BREAKING: Brush fire breaks out in Carmel Valley

Report updates city’s progress in meeting housing demand

SAN DIEGO – The city of San Diego has taken steps to address the housing shortage, though “it may take some time to start seeing results,” according to a city report released Tuesday.

Roughly 30 percent of moderate-income households can’t afford rent in San Diego, and 70 percent can’t afford to own a home, said the city’s first Housing Inventory Annual Report.

Rental rates increased 34 percent between 2013 and 2017, with studio unit prices rising most rapidly at 51 percent.

The median regional home price has grown to $605,000, up 8 percent from January 2017. Median condominium and townhome prices, meanwhile, rose from $370,000 to $400,000 over the same span.

The housing shortage has increased prices, reduced options and made the city less appealing to businesses, the report said.

It noted several recent ordinance changes that incentivized development, including affordable housing density bonuses, reduced parking requirements and waived fees for accessory dwelling units, also called granny flats.

However, San Diego Mayor Kevin Faulconer called for additional reforms and permit streamlining to alleviate the housing crisis.

“The need to build more housing that people can actually afford has never been more critical as the dream of homeownership is becoming out of reach for more and more San Diegans,” Faulconer said. “The numbers in this report are a sobering reminder of the crisis we face to build housing and the importance of tracking the progress of the reforms we’ve implemented to spur new housing construction in the coming years.”

The city’s population has grown an average of 1.2 percent each year, though the housing stock has only grown .5 percent annually.

Local vacancy rates have declined since 2013, according to the report.

In 2016, there was only 1.3-percent vacancy among the ownership- housing supply, compared to a healthy vacancy rate of 5 percent. The rental vacancy rate hovered around 3 percent in 2017, compared to a healthy rate of 5 percent.

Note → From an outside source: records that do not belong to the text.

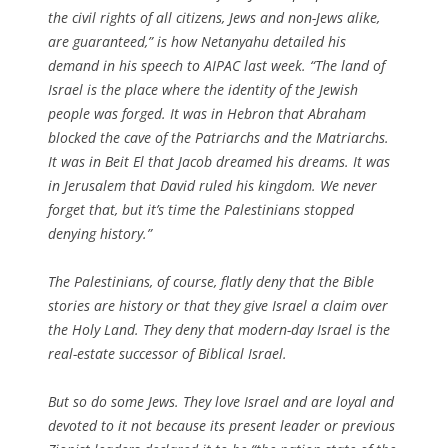
the civil rights of all citizens, Jews and non-Jews alike,
are guaranteed,” is how Netanyahu detailed his
demand in his speech to AIPAC last week. “The land of
Israel is the place where the identity of the Jewish
people was forged. It was in Hebron that Abraham
blocked the cave of the Patriarchs and the Matriarchs.
It was in Beit El that Jacob dreamed his dreams. It was
in Jerusalem that David ruled his kingdom. We never
forget that, but it’s time the Palestinians stopped
denying history.”
The Palestinians, of course, flatly deny that the Bible
stories are history or that they give Israel a claim over
the Holy Land. They deny that modern-day Israel is the
real-estate successor of Biblical Israel.
But so do some Jews. They love Israel and are loyal and
devoted to it not because its present leader or previous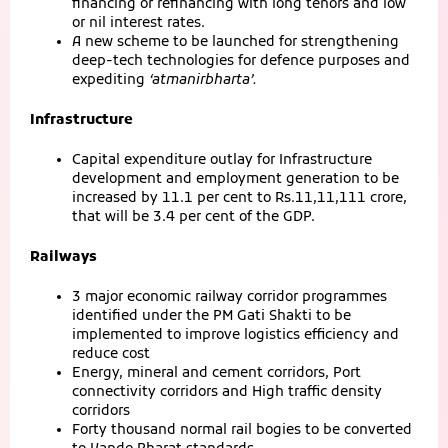
financing or refinancing with long tenors and low
or nil interest rates.
A new scheme to be launched for strengthening
deep-tech technologies for defence purposes and
expediting
‘atmanirbharta’.
Infrastructure
Capital expenditure outlay for Infrastructure
development and employment generation to be
increased by 11.1 per cent to Rs.11,11,111 crore,
that will be 3.4 per cent of the GDP.
Railways
3 major economic railway corridor programmes
identified under the PM Gati Shakti to be
implemented to improve logistics efficiency and
reduce cost
Energy, mineral and cement corridors, Port
connectivity corridors and High traffic density
corridors
Forty thousand normal rail bogies to be converted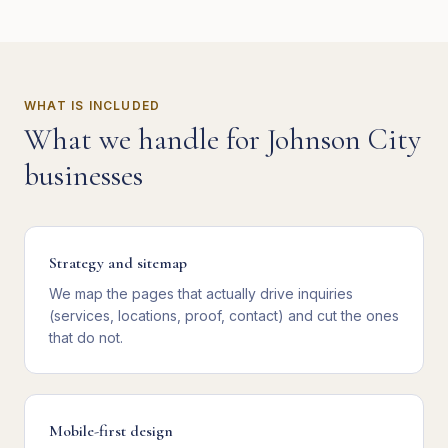
WHAT IS INCLUDED
What we handle for
Johnson City
businesses
Strategy and sitemap
We map the pages that actually drive inquiries
(services, locations, proof, contact) and cut the ones
that do not.
Mobile-first design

San Diego is also falling well-short of its Regional Housing Needs Allocation, a state-mandated count that determines how many new units are needed to accommodate population growth. San Diego was to build 88,096 new units between 2010 and 2020. Only 33,159 units, 38 percent of the goal, have been added.

Additionally, 86.6 percent of new units were for above-moderate income residents, while only 13.3 percent were for low-income residents.

The report pinpointed a few positives, including increases in the amount of discretionary building permits issued each year between 2014 and 2017, when the total grew from 2,115 to 5,865 permits. Overall, 19,974 permits were issued between 2013 and 2017.

Permits can be issued several years before workers break ground on a project, so they are indicators — not guarantees — of future housing stock.